Comment by rdtsc

2 months ago

> By default, NATS only flushes data to disk every two minutes, but acknowledges operations immediately. This approach can lead to the loss of committed writes when several nodes experience a power failure, kernel crash, or hardware fault concurrently—or in rapid succession (#7564).

I am getting strong early MongoDB vibes. "Look how fast it is, it's web-scale!". Well, if you don't fsync, you'll go fast, but you'll go even faster piping customer data to /dev/null, too.

Coordinated failures shouldn't be a novelty or a surprise any longer these days.

I wouldn't trust a product that doesn't default to safest options. It's fine to provide relaxed modes of consistency and durability but just don't make them default. Let the user configure those themselves.

35 comments

rdtsc

Thaxll 2 months ago

I don't think there is a modern database that have the safest options all turned on by default. For instance the default transaction model for PG is read commited not serializable

One of the most used DB in the world is Redis, and by default they fsync every seconds not every operations.

andersmurphy 2 months ago

SQLite is alway serializable and by default has synchronous=Full so fsync on every commit.
The problem is it has terrible defaults for performance (in the context of web servers). Like just bad options legacy options not ones that make it less robust. Ie cache size ridiculously small, temp tables not in memory, WAL off so no concurrent reads/writes etc.
hxtk 2 months ago

CockroachDB is serializable by default, but I don’t know about their other settings.
jwr 2 months ago

FoundationDB provides strict serializability by default.
hobs 2 months ago

Pretty sure SQL Server won't acknowledge a write until its in the WAL (you can go the opposite way and turn on delayed durability though.)

lubesGordi 2 months ago

I don't know about Jetstream, but redis cluster would only ack writes after replicating to a majority of nodes. I think there is some config on standalone redis too where you can ack after fsync (which apparently still doesn't guarantee anything because of buffering in the OS). In any case, understanding what the ack implies is important, and I'd be frustrated if jetstream docs were not clear on that.

akshayshah 2 months ago

At least per the Redis docs, clusters acknowledge writes before they're replicated: https://redis.io/docs/latest/operate/oss_and_stack/managemen...
The docs explicitly state that clusters do not provide strong consistency and can lose acknowledged data.
sk5t 2 months ago

To the best of my knowledge, Redis has never blocked for replication, although you can configure healthy replication state as a prerequisite to accept writes.

KaiserPro 2 months ago

NATS is very upfront in that the only thing that is guaranteed is the cluster being up.

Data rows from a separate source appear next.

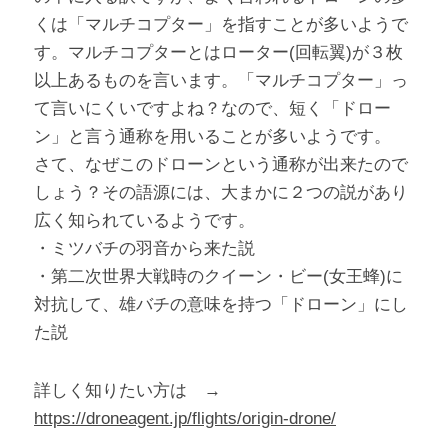
くは「マルチコプター」を指すことが多いようで
す。マルチコプターとはローター(回転翼)が３枚
以上あるものを言います。「マルチコプター」っ
て言いにくいですよね？なので、短く「ドロー
ン」と言う通称を用いることが多いようです。
さて、なぜこのドローンという通称が出来たので
しょう？その語源には、大まかに２つの説があり
広く知られているようです。
・ミツバチの羽音から来た説
・第二次世界大戦時のクイーン・ビー(女王蜂)に
対抗して、雄バチの意味を持つ「ドローン」にし
た説
詳しく知りたい方は　→　
https://droneagent.jp/flights/origin-drone/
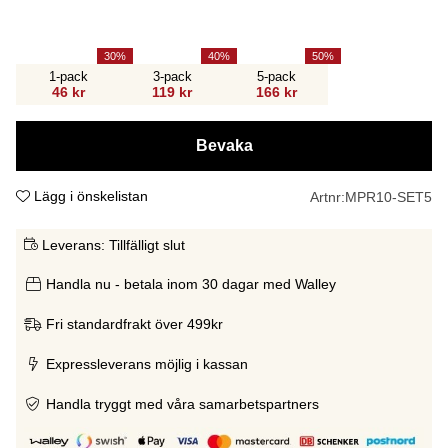
30
40
50
1-pack
3-pack
5-pack
46 kr
119 kr
166 kr
Bevaka
Lägg i önskelistan
Artnr:
MPR10-SET5
Leverans:
Tillfälligt slut
Handla nu - betala inom 30 dagar med Walley
Fri standardfrakt över 499kr
Expressleverans möjlig i kassan
Handla tryggt med våra samarbetspartners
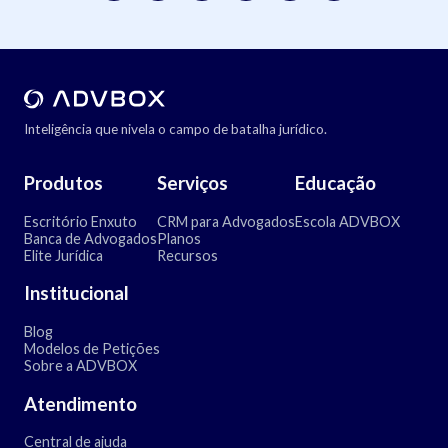
Inteligência que nivela o campo de batalha jurídico.
Produtos
Serviços
Educação
Escritório Enxuto
CRM para Advogados
Escola ADVBOX
Banca de Advogados
Planos
Elite Jurídica
Recursos
Institucional
Blog
Modelos de Petições
Sobre a ADVBOX
Atendimento
Central de ajuda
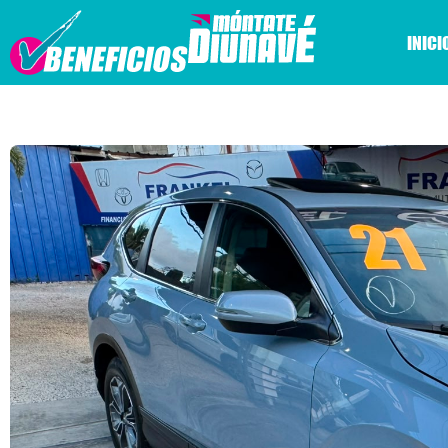
INICI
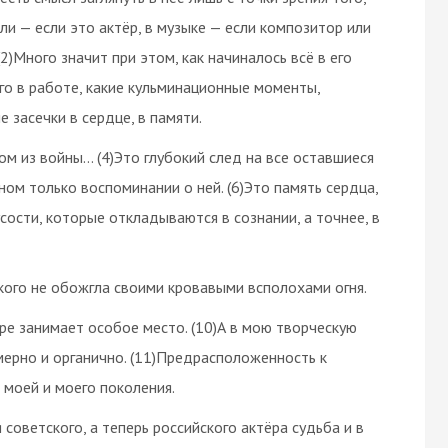
оли — если это актёр, в музыке — если композитор или
(2)Много значит при этом, как начиналось всё в его
его в работе, какие кульминационные моменты,
 засечки в сердце, в памяти.
ом из войны… (4)Это глубокий след на все оставшиеся
ном только воспоминании о ней. (6)Это память сердца,
усости, которые откладываются в сознании, а точнее, в
кого не обожгла своими кровавыми всполохами огня.
туре занимает особое место. (10)А в мою творческую
мерно и органично. (11)Предрасположенность к
моей и моего поколения.
советского, а теперь российского актёра судьба и в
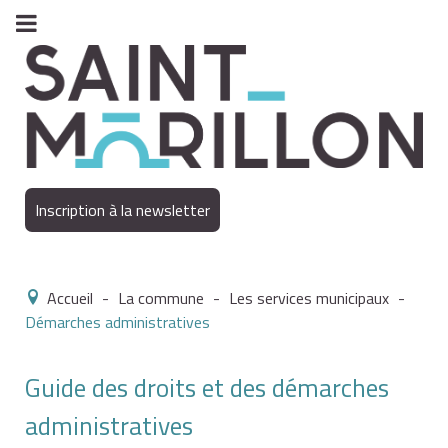
Inscription à la newsletter
Accueil
-
La commune
-
Les services municipaux
-
Démarches administratives
Guide des droits et des démarches
administratives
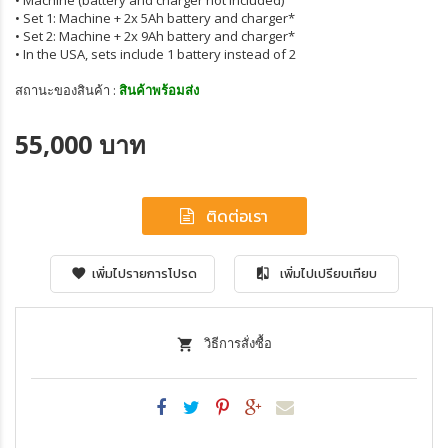
• Machine (battery and charger not included)
• Set 1: Machine + 2x 5Ah battery and charger*
• Set 2: Machine + 2x 9Ah battery and charger*
• In the USA, sets include 1 battery instead of 2
สถานะของสินค้า :
สินค้าพร้อมส่ง
55,000 บาท
ติดต่อเรา
เพิ่มไปรายการโปรด
เพิ่มไปเปรียบเทียบ
วิธีการสั่งซื้อ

I like that, and it allows me to build things around it.

For us when we used it back in 2018, it performed well and was easy to administer. The multi-language APIs were also good.

traceroute66 2 months ago
> NATS is very upfront in that the only thing that is guaranteed is the cluster being up.
Not so fast.
Their docs makes some pretty bold claims about JetStream....
They talk about JetStream addressing the "fragility" of other streaming technology.
And "This functionality enables a different quality of service for your NATS messages, and enables fault-tolerant and high-availability configurations."
And one of their big selling-points for JetStream is the whole "stora and replay" thing. Which implies the storage bit should be trustworthy, no ?
- KaiserPro 2 months ago
  
  oh sorry I was talking about NATS core. not jetstream. I'd be pretty sceptical about persistence
  
  3 replies →

gopalv 2 months ago

> Well, if you don't fsync, you'll go fast, but you'll go even faster piping customer data to /dev/null, too.

The trouble is that you need to specifically optimize for fsyncs, because usually it is either no brakes or hand-brake.

The middle-ground of multi-transaction group-commit fsync seems to not exist anymore because of SSDs and massive IOPS you can pull off in general, but now it is about syscall context switches.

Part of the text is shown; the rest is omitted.